Hook in Charles Frazier’s Nightwoods

Writers are advised to start a novel with a hook – something that will grab the reader by the throat and compel them to keep reading. The first sentence doesn’t necessarily serve as the hook, but when that happens the reader is usually in for a great ride.

I recently read Nightwoods, by Charles Frazier. For me at least, his first sentence got my full attention and I couldn’t wait to see what was going to happen in this story.

“Luce’s new stranger children were small and beautiful and violent.” – The first sentence in Nightwoods, by Charles Frazier.

Nightwoods, by Charles Frazier

I’d be hard pressed to think of the opening line of another novel that piqued my interest or struck me quite like that one. In 10 words – just five more than the title of this blog post – Mr. Frazier introduced the book’s main character; told us that there are new children in her life who are strangers to her; and not only are those new stranger children small and beautiful, but they are also violent.

Do I have your attention? Okay, okay. Here’s the second sentence in Nightwoods:  “She learned early that it wasn’t smart to leave them unattended in the yard with the chickens.” Now you know that the misbehavior of those children will surely be a recurring theme in this book.

It turns out that Luce has “inherited” the son and daughter of her deceased sister, and they are wild.

Since my last blog post

I have made good progress with my work in progress, The Spanish Coin. Rather than being measured in number of words written, last week’s progress was made as I worked on character profiles and my book’s thematic statement. I realized that I had not tried to put the novel’s theme into words. Maybe I didn’t even know what the theme was?

I had to come to grips with the theme of my novel in order to be sure I had chosen the right protagonist, or main character. Discerning that the theme of The Spanish Coin is slavery was a milepost and surprise for me.
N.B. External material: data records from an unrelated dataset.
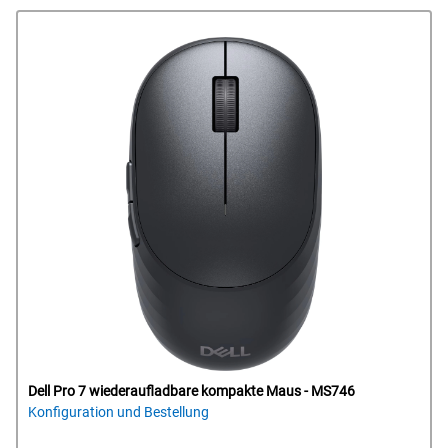
Dell Pro 7 wiederaufladbare kompakte Maus - MS746
Konfiguration und Bestellung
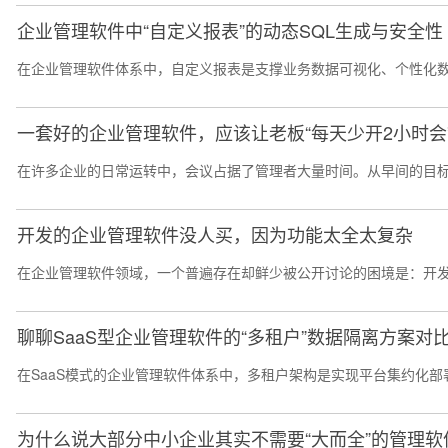
企业管理软件中“自定义报表”的动态SQL生成与安全性
在企业管理软件体系中，自定义报表是支撑业务数据可视化、个性化数
一套好的企业管理软件，应该让老板“每天少开2小时会
在许多企业的日常运转中，会议占据了管理者大量时间。从早间的目标
开发的企业管理软件没人买，因为功能太全太复杂
在企业管理软件领域，一个普遍存在却鲜少被公开讨论的困境是：开发团
聊聊SaaS型企业管理软件的“多租户”数据隔离方案对
在SaaS模式的企业管理软件体系中，多租户架构是实现平台集约化部
为什么说大部分中小企业其实不需要“大而全”的管理软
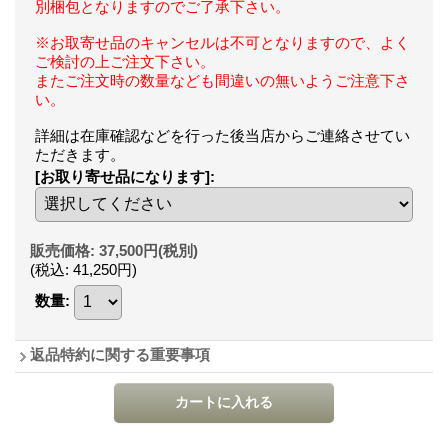
別梱包となりますのでご了承下さい。
※お取寄せ品のキャンセルは不可となりますので、よく
ご検討の上ご注文下さい。
またご注文時の数量なども間違いの無いようご注意下さ
い。
詳細は在庫確認などを行った後当店からご連絡させてい
ただきます。
[お取り寄せ品になります]
:
販売価格
:
37,500円
(税別)
(税込
:
41,250円
)
数量
:
返品特約に関する重要事項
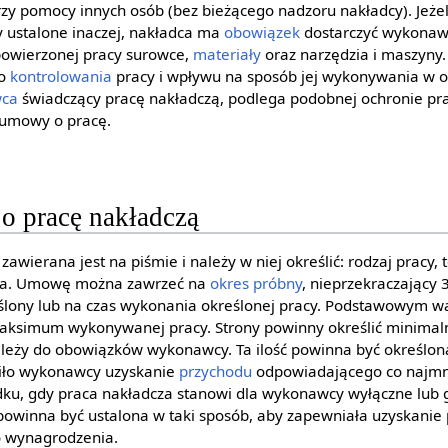
rzy pomocy innych osób (bez bieżącego nadzoru nakładcy). Jeżeli
ustalone inaczej, nakładca ma
obowiązek
dostarczyć wykonaw
owierzonej pracy surowce,
materiały
oraz narzędzia i maszyny.
go
kontrolowania
pracy i wpływu na sposób jej wykonywania w 
ca
świadczący pracę nakładczą, podlega podobnej ochronie pr
 umowy o pracę.
 pracę nakładczą
zawierana jest na piśmie i należy w niej określić: rodzaj pracy,
ia. Umowę można zawrzeć na
okres próbny
, nieprzekraczający 
reślony lub na czas wykonania określonej pracy. Podstawowym 
aksimum wykonywanej pracy. Strony powinny określić minimalną
ależy do obowiązków wykonawcy. Ta ilość powinna być określon
iło wykonawcy uzyskanie
przychodu
odpowiadającego co najmn
dku, gdy praca nakładcza stanowi dla wykonawcy wyłączne lub 
y powinna być ustalona w taki sposób, aby zapewniała uzyskanie
o wynagrodzenia.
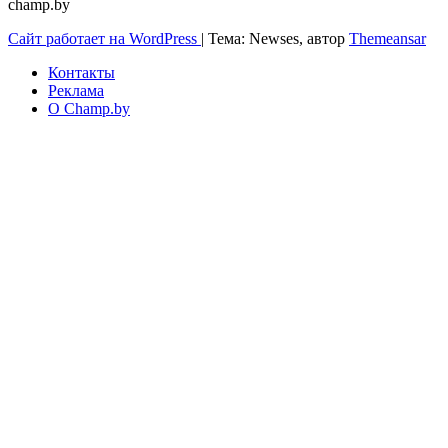
champ.by
Сайт работает на WordPress
|
Тема: Newses, автор
Themeansar
Контакты
Реклама
О Champ.by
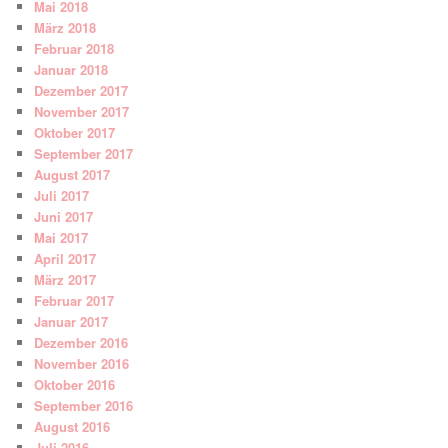
Mai 2018
März 2018
Februar 2018
Januar 2018
Dezember 2017
November 2017
Oktober 2017
September 2017
August 2017
Juli 2017
Juni 2017
Mai 2017
April 2017
März 2017
Februar 2017
Januar 2017
Dezember 2016
November 2016
Oktober 2016
September 2016
August 2016
Juli 2016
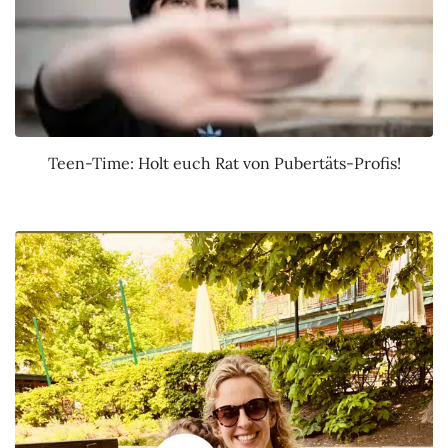
Teen-Time: Holt euch Rat von Pubertäts-Profis!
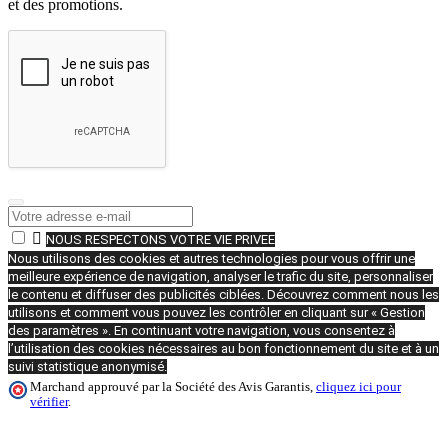
et des promotions.

NOUS RESPECTONS VOTRE VIE PRIVEE
Nous utilisons des cookies et autres technologies pour vous offrir une
meilleure expérience de navigation, analyser le trafic du site, personnaliser
le contenu et diffuser des publicités ciblées. Découvrez comment nous les
utilisons et comment vous pouvez les contrôler en cliquant sur « Gestion
des paramètres ». En continuant votre navigation, vous consentez à
l’utilisation des cookies nécessaires au bon fonctionnement du site et à un
suivi statistique anonymisé.
Marchand approuvé par la Société des Avis Garantis,
cliquez ici pour
vérifier
.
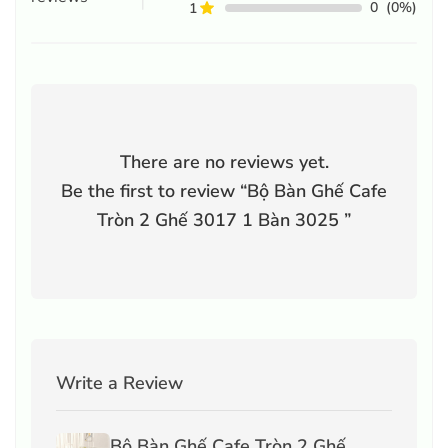
0
(0%)
1
There are no reviews yet.
Be the first to review “
Bộ Bàn Ghế Cafe
Tròn 2 Ghế 3017 1 Bàn 3025
”
Write a Review
Bộ Bàn Ghế Cafe Tròn 2 Ghế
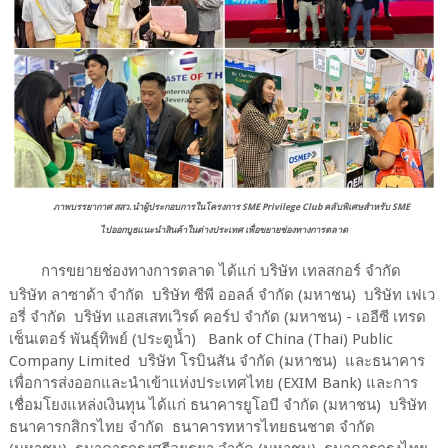
ภาพบรรยากาศ สสว.นำผู้ประกอบการในโครงการ SME Privilege Club คลับพิเศษสำหรับ SME
ไปออกบูธแนะนำสินค้าในต่างประเทศ เพื่อขยายช่องทางการตลาด
การขยายช่องทางการตลาด ได้แก่ บริษัท เทลสกอร์ จำกัด
บริษัท ลาซาด้า จำกัด บริษัท ซีพี ออลล์ จำกัด (มหาชน) บริษัท เฟเว
อรี่ จำกัด บริษัท แอสเสทเวิรด์ คอร์ป จำกัด (มหาชน) - เออีซี เทรด
เซ็นเตอร์ พันธุ์ทิพย์ (ประตูน้ำ) Bank of China (Thai) Public
Company Limited บริษัท โรบินสัน จำกัด (มหาชน) และธนาคาร
เพื่อการส่งออกและนำเข้าแห่งประเทศไทย (EXIM Bank) และการ
เชื่อมโยงแหล่งเงินทุน ได้แก่ ธนาคารยูโอบี จำกัด (มหาชน) บริษัท
ธนาคารกสิกรไทย จำกัด ธนาคารทหารไทยธนชาต จำกัด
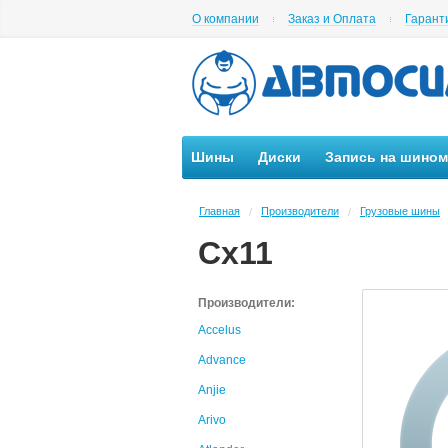
О компании
Заказ и Оплата
Гарант
Шины
Диски
Запись на шино
Главная
Производители
Грузовые шины
/
/
Cx11
Производители:
Accelus
Advance
Anjie
Arivo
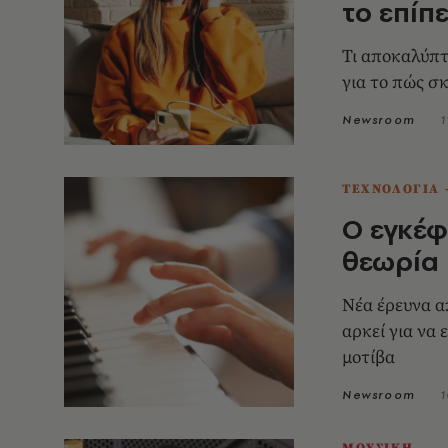
το επίπ
Τι αποκαλύπτ
για το πώς σ
Newsroom
1
ΤΕΧΝΟΛΟΓΙΑ 
Ο εγκέφ
θεωρία 
Νέα έρευνα α
αρκεί για να 
μοτίβα
Newsroom
1
ΜΟΥΣΙΚΗ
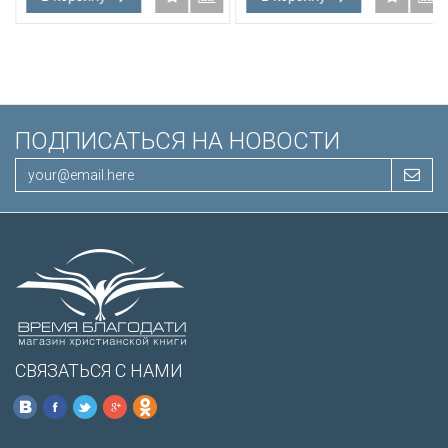
ПОДПИСАТЬСЯ НА НОВОСТИ
СВЯЗАТЬСЯ С НАМИ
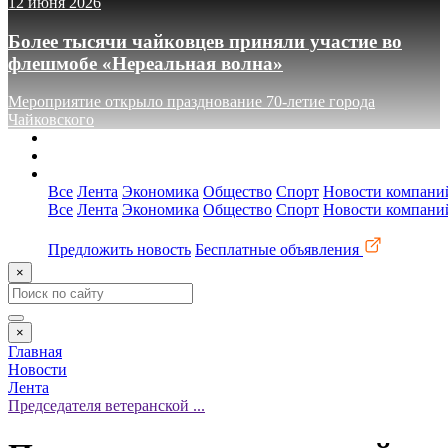
12 июня 2026
Более тысячи чайковцев приняли участие во
флешмобе «Нереальная волна»
Мероприятие открыло празднование 70-летие города
Чайковского
О сайте
Реклама
Контакты
Все
Лента
Экономика
Общество
Спорт
Новости компани
Все
Лента
Экономика
Общество
Спорт
Новости компани
Предложить новость
Бесплатные объявления
×
×
Главная
Новости
Лента
Председателя ветеранской ...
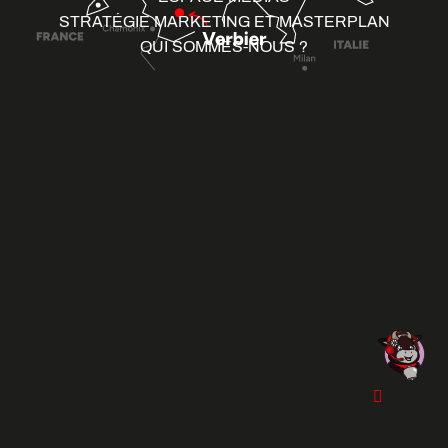
STRATÉGIE MARKETING ET MASTERPLAN
QUI SOMMES-NOUS ?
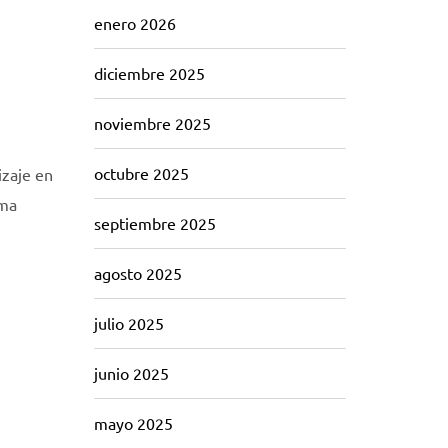
enero 2026
diciembre 2025
noviembre 2025
octubre 2025
izaje en
oma
septiembre 2025
agosto 2025
julio 2025
junio 2025
mayo 2025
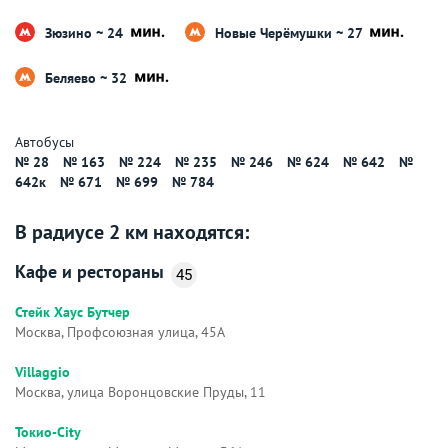
Зюзино ~ 24
Новые Черёмушки ~ 27
Беляево ~ 32
Автобусы
№ 28
№ 163
№ 224
№ 235
№ 246
№ 624
№ 642
№
642к
№ 671
№ 699
№ 784
В радиусе 2 км находятся:
Кафе и рестораны
45
Стейк Хаус Бутчер
Москва, Профсоюзная улица, 45А
Villaggio
Москва, улица Воронцовские Пруды, 11
Токио-City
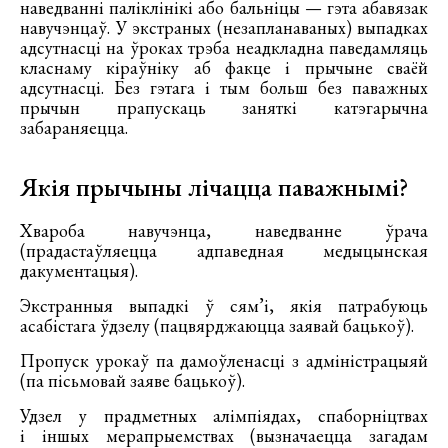
наведванні паліклінікі або бальніцы — гэта абавязак
навучэнцаў. У экстраных (незапланаваных) выпадках
адсутнасці на ўроках трэба неадкладна паведамляць
класнаму кіраўніку аб факце і прычыне сваёй
адсутнасці. Без гэтага і тым больш без паважных
прычын прапускаць заняткі катэгарычна
забараняецца.
Якія прычыны лічацца паважнымі?
Хвароба навучэнца, наведванне ўрача
(прадастаўляецца адпаведная медыцынская
дакументацыя).
Экстранныя выпадкі ў сям’і, якія патрабуюць
асабістага ўдзелу (пацвярджаюцца заявай бацькоў).
Пропуск урокаў па дамоўленасці з адміністрацыяй
(па пісьмовай заяве бацькоў).
Удзел у прадметных алімпіядах, спаборніцтвах
і іншых мерапрыемствах (вызначаецца загадам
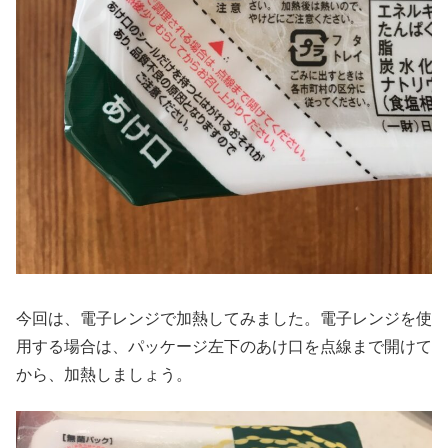
今回は、電子レンジで加熱してみました。電子レンジを使
用する場合は、パッケージ左下のあけ口を点線まで開けて
から、加熱しましょう。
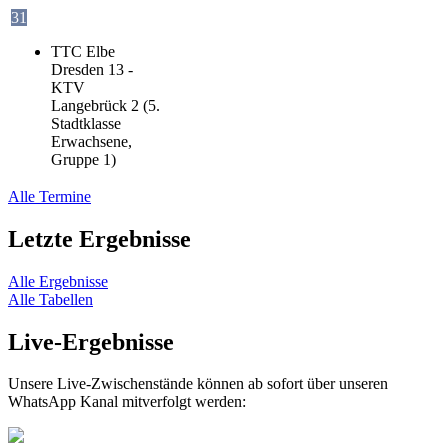
31
TTC Elbe
Dresden 13 -
KTV
Langebrück 2 (5.
Stadtklasse
Erwachsene,
Gruppe 1)
Alle Termine
Letzte Ergebnisse
Alle Ergebnisse
Alle Tabellen
Live-Ergebnisse
Unsere Live-Zwischenstände können ab sofort über unseren
WhatsApp Kanal mitverfolgt werden:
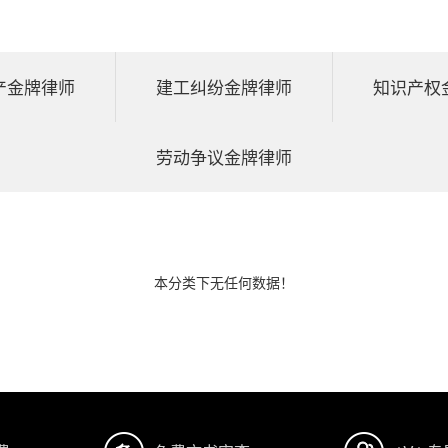
产金牌律师
建工纠纷金牌律师
知识产权
劳动争议金牌律师
本分类下无任何数据！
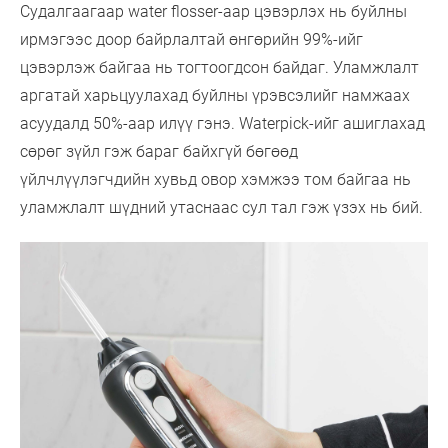
Судалгаагаар water flosser-аар цэвэрлэх нь буйлны
ирмэгээс доор байрлалтай өнгөрийн 99%-ийг
цэвэрлэж байгаа нь тогтоогдсон байдаг. Уламжлалт
аргатай харьцуулахад буйлны үрэвсэлийг намжаах
асуудалд 50%-аар илүү гэнэ. Waterpick-ийг ашиглахад
сөрөг зүйл гэж бараг байхгүй бөгөөд
үйлчлүүлэгчдийн хувьд овор хэмжээ том байгаа нь
уламжлалт шүдний утаснаас сул тал гэж үзэх нь бий.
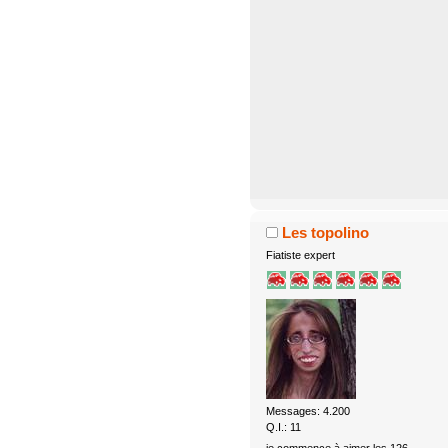
Les topolino
Fiatiste expert
Messages: 4.200
Q.I.: 11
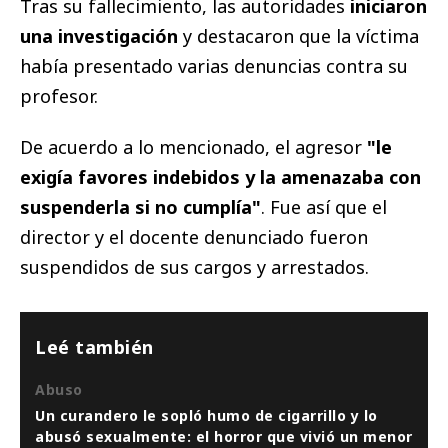
Tras su fallecimiento, las autoridades
iniciaron
una investigación
y destacaron que la víctima
había presentado varias denuncias contra su
profesor.
De acuerdo a lo mencionado, el agresor
"le
exigía favores indebidos y la amenazaba con
suspenderla si no cumplía"
. Fue así que el
director y el docente denunciado fueron
suspendidos de sus cargos y arrestados.
Leé también
Abuso
Un curandero le sopló humo de cigarrillo y lo
abusó sexualmente: el horror que vivió un menor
I thought I was writing a murder mystery set in the Carolinas in the 1760s – and I am; however, the theme of the book has turned out to be slavery.

Five people have signed up for my newsletter since my February 19 blog post. This was given a boost, no doubt, by the fact that David J. Rogers reblogged my post on his site, https://davidjrogersftw.com.  As far as I know, this was the first time a post of mine has been reblogged. Thanks, David. Thank you, Philip, Gary, Katherine, Paul, Michelle, and Kay for signing up for my newsletters.

Until my next blog post

Speaking of my newsletters – which have neither been scheduled nor written – if you wish to be added to my mailing list, please fill out the form at the end of this blog post. With your encouragement, I believe The Spanish Coin will indeed be rewritten and published, giving me some news to put in a newsletter.

I will continue to put meat and bones on the characters in The Spanish Coin and perhaps get back into the outline. All the while, in the back of my mind I’ll continue to mull over my book’s hook.

I hope you have a good book to read. I’m reading The Taster, by V.S. Alexander.

If you’re a writer, I hope you have quality writing time.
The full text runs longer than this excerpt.